Well it was at one time but its corruptions sadly fractured it. Baptism is still powerfull though and shines through some Seperated Brethren solidly.
2. That any man is the vicar of Christ.
Well you run up against God’s Will saying I want a Rock and then that Rock does Un Christian things.
What does Jesus earnestly want?
It needs a check on its Office by laity.
3. That priesthood should be all male.
Women should at least have a voting voice in Curia.
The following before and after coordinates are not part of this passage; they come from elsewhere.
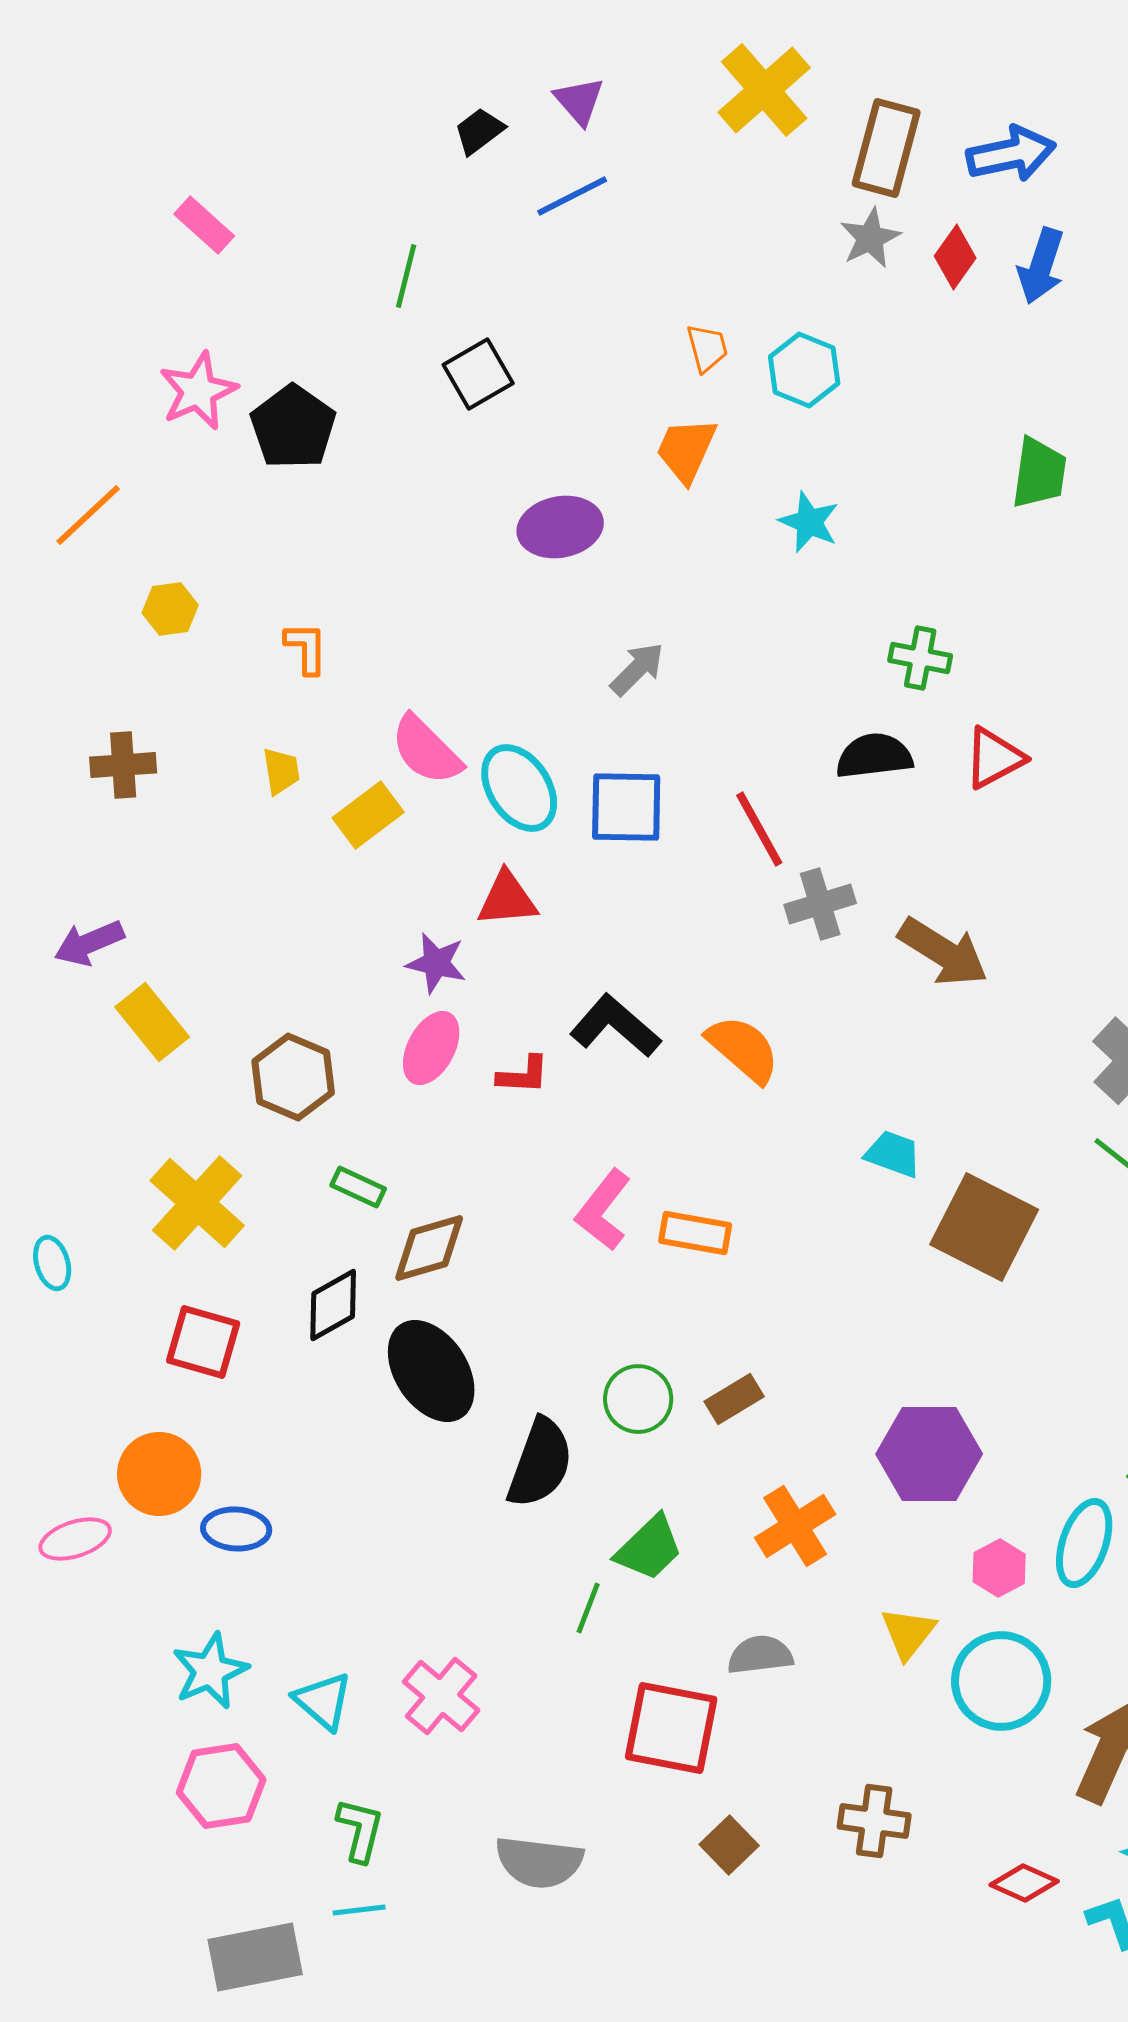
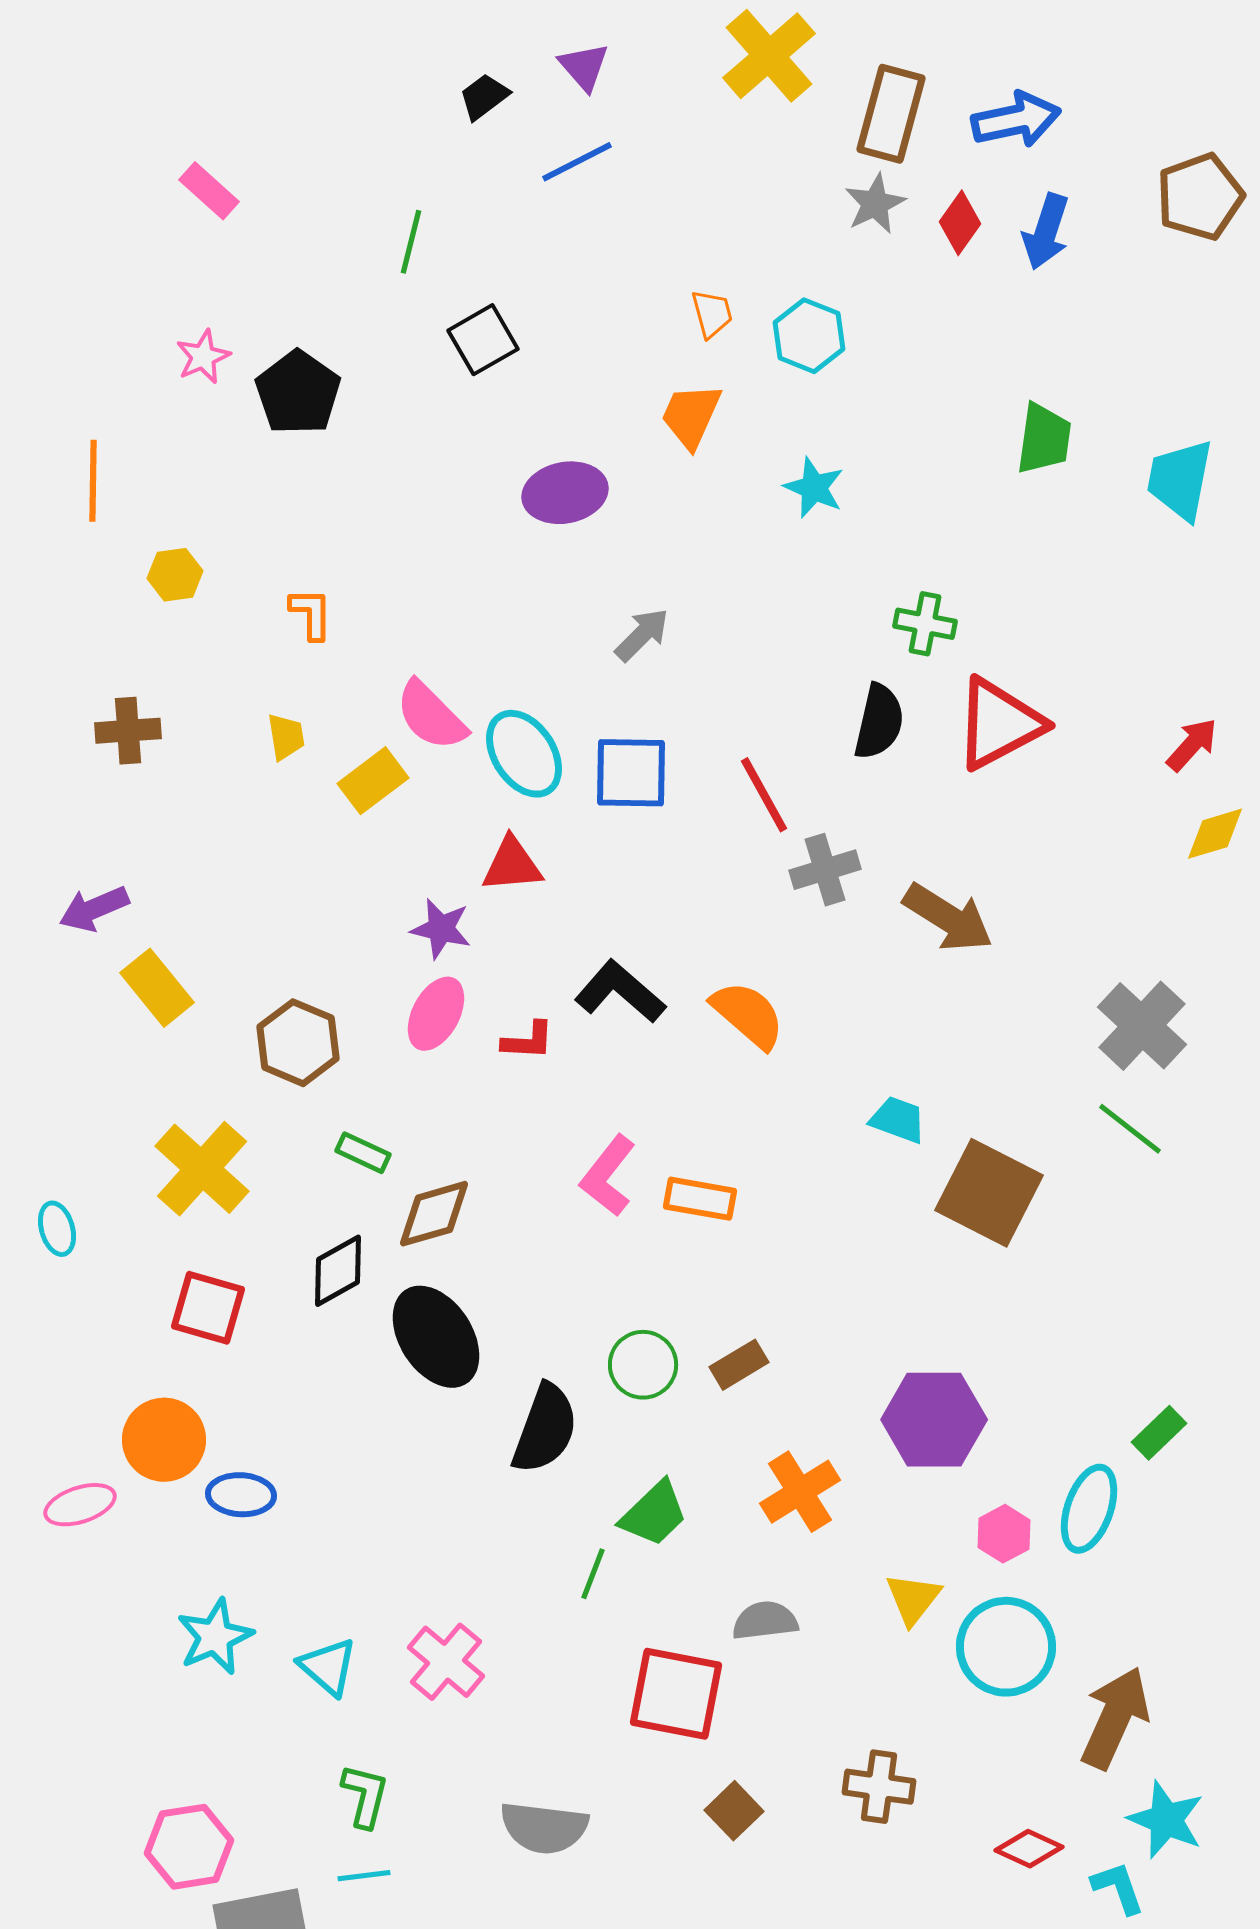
pink star: (198, 391) -> (203, 357), size x0.7
orange line: (88, 515) -> (93, 481), turned -46
black semicircle: (874, 756) -> (879, 722), turned 110
red triangle: (994, 758) -> (999, 724), size x1.5
pink hexagon: (221, 1786) -> (189, 1847), moved

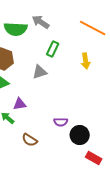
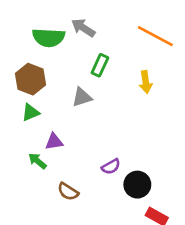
purple semicircle: (61, 122) -> (111, 167), turned -32

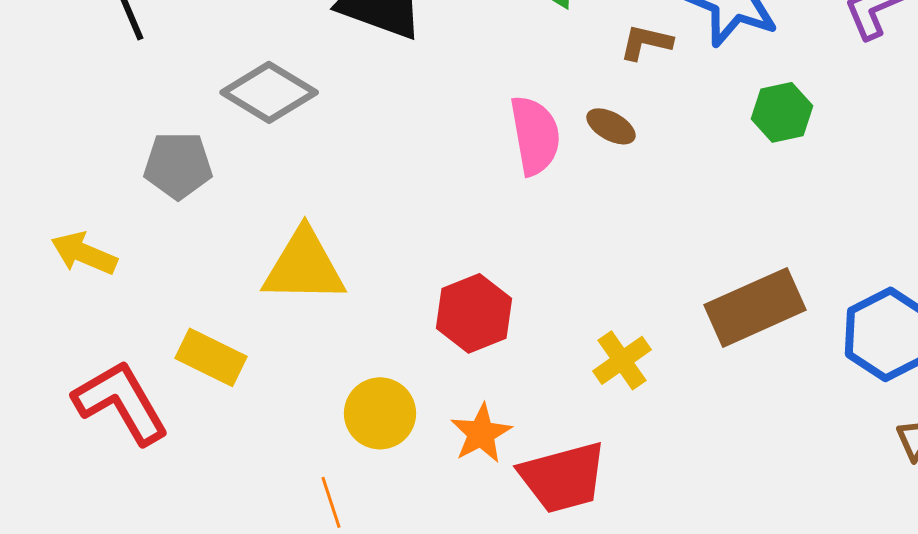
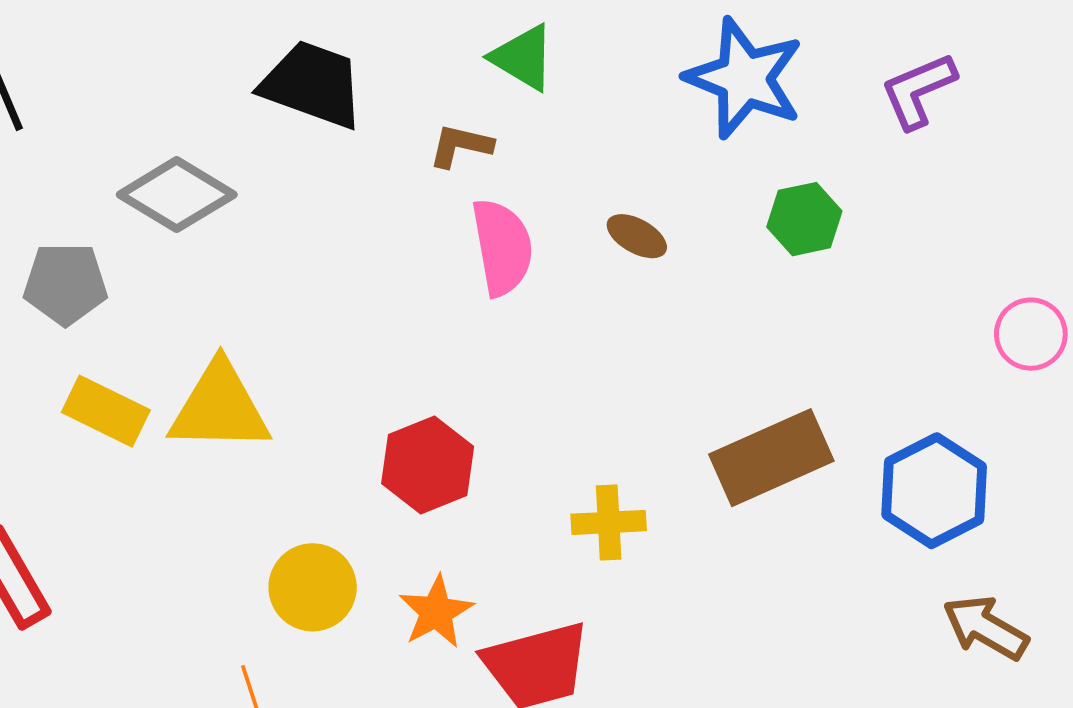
brown L-shape: (646, 42) -> (461, 146), moved
brown ellipse: (611, 126) -> (637, 236), moved
yellow rectangle: (211, 357) -> (106, 411), moved
yellow cross: (622, 360) -> (609, 522), turned 32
Having a woman in Church
Power wont guarantee righteousness. We have had
assaulting Nuns.
4. That imposed celibacy is of God.
I agree. Imposed inflicts life altering problems.
5. That sexual morality is the primary form of morality.
It’s important. Hollywood has shown us that. Primary..I dont know, I would say One of many vital Forms. It determines identity, welfare, future, trust, procreation, betrayal, people’s time.
6. That contraception, homosexuality and masturbation are sinful.
If used to use or recreate without any intention of commitment.
If the person is bona fide Medically diagnosed as Homosexual, perhaps not but I wouldnt encourage it in teenagers as a try out while they are maturating. It would be dysfunctional and lead to
7. That virginity is superior to marriage.
I agree. Optional Celibacy can’t be any worse than what we experience with the assumed “Virgins”.


Bishop Pat, my favourite piece written by you. Firstly congratulations on your upcoming anniversary. Secondly, I agree wholeheartedly with the points that you wrote and I just love your honesty.
Yes, God had a different plan for you.